When you copy the listing, reproduce each line as it appears and omit every image.

===

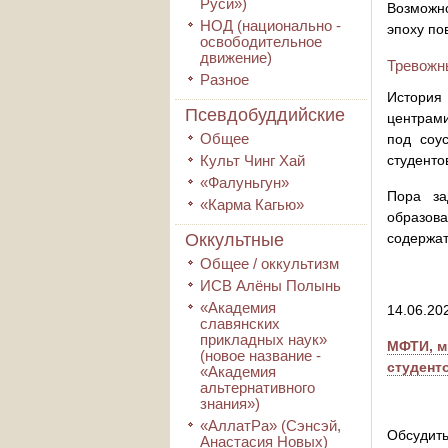
Руси»)
Возможно
НОД (национально -
эпоху по
освободительное
движение)
Тревожн
Разное
История
Псевдобуддийские
центрами
Общее
под соу
Культ Чинг Хай
студенто
«Фалуньгун»
Пора за
«Карма Кагью»
образов
Оккультные
содержат
Общее / оккультизм
ИСВ Алёны Полынь
«Академия
14.06.20
славянских
прикладных наук»
МФТИ, м
(новое название -
студент
«Академия
альтернативного
знания»)
«АллатРа» (Сэнсэй,
Обсудить
Анастасия Новых)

===

RESPONSE —
Руси»)
Возможно
НОД (национально -
эпоху по
освободительное
движение)
Тревожн
Разное
История
Псевдобуддийские
центрами
Общее
под соу
Культ Чинг Хай
студенто
«Фалуньгун»
Пора за
«Карма Кагью»
образов
Оккультные
содержат
Общее / оккультизм
ИСВ Алёны Полынь
«Академия
14.06.20
славянских
прикладных наук»
МФТИ, м
(новое название -
студент
«Академия
альтернативного
знания»)
«АллатРа» (Сэнсэй,
Обсудить
Анастасия Новых)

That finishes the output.